# Simon's Cat



## turmeric (Dec 22, 2008)

This is an hysterical video - animated cartoon. I apologize in advance if there's bad language; the sound on my computer doesn't work, so I don't know, but it was sent to me by someone from church, so let's hope...anyway you don't need sound to get the humor.

[video=youtube;4rb8aOzy9t4]http://www.youtube.com/watch?v=4rb8aOzy9t4&feature=channel_page[/video]


----------



## jfschultz (Dec 22, 2008)

turmeric said:


> This is an hysterical video - animated cartoon. I apologize in advance if there's bad language; the sound on my computer doesn't work, so I don't know, but it was sent to me by someone from church, so let's hope...anyway you don't need sound to get the humor.
> 
> Simon's Cat



Don't worry, only those who know meow would know if there is bad language


----------



## Augusta (Dec 22, 2008)

There's a bunch of them and they are all funny. Especially if you have a cat like that.


----------



## Zeno333 (Dec 22, 2008)

I think cats are proof of alien life


----------



## Galatians220 (Dec 22, 2008)

Augusta said:


> There's a bunch of them and they are all funny. Especially if you have a cat like that.


 
Yep! And every kitten born has a streak of "that" in him/her, right? I've owned 5 cats total (not all at once) - and they were/are all recognizable in that cartoon... 

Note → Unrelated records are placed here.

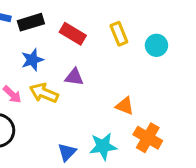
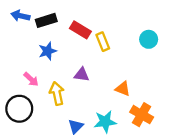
yellow rectangle: (119, 34) -> (103, 42), moved
purple triangle: (74, 77) -> (82, 75), moved
yellow arrow: (44, 93) -> (57, 93), moved, turned 55

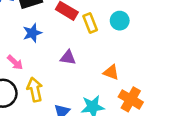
cyan circle: (149, 39) -> (120, 21), moved
yellow arrow: (57, 93) -> (35, 90), moved

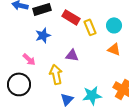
orange triangle: (111, 72) -> (114, 49), moved
yellow arrow: (35, 90) -> (56, 74), moved

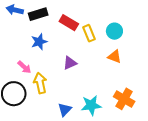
purple triangle: (72, 55) -> (70, 63), turned -32
yellow arrow: (56, 74) -> (40, 83), moved

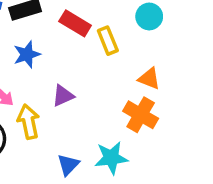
cyan circle: (114, 31) -> (149, 16), moved
purple triangle: (70, 63) -> (63, 96), moved
orange cross: (124, 99) -> (141, 115), moved

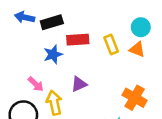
red rectangle: (75, 23) -> (78, 40), moved, turned -35
orange triangle: (149, 79) -> (137, 49), moved

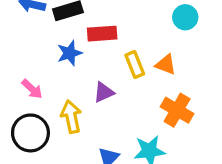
yellow rectangle: (111, 45) -> (135, 65), moved
orange triangle: (137, 49) -> (166, 65), moved
pink arrow: (36, 84) -> (32, 89), moved

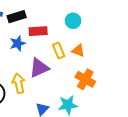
cyan circle: (185, 17) -> (73, 21), moved
purple triangle: (104, 92) -> (39, 68), size x1.5

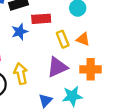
purple triangle: (39, 68) -> (57, 67), moved
orange cross: (85, 79) -> (91, 69), turned -30

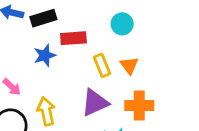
orange triangle: (83, 39) -> (129, 65), turned 32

Just about every cat is cute - and every one is nuts.  That's what I like about them.


----------



## turmeric (Dec 22, 2008)

I can't get over the animation: look how the cat's tail lashes when he jumps on the doorhandle. And the human, wanting him to hurry up and come in.


----------



## Augusta (Dec 22, 2008)

Galatians220 said:


> Augusta said:
> 
> 
> > There's a bunch of them and they are all funny. Especially if you have a cat like that.
> ...



Yes, we have two news cats that we got over the summer as kittens. They are a barrel of laughs and when they are hungry they let you know. One is a meower and the other one is more demonstrative, hubby calls him a slut.  He gets lots of petting and claws you plenty and purrs tons in return. 

Needless to say they sleep in the garage. Watch 'Cat Man Do' above to see why.


----------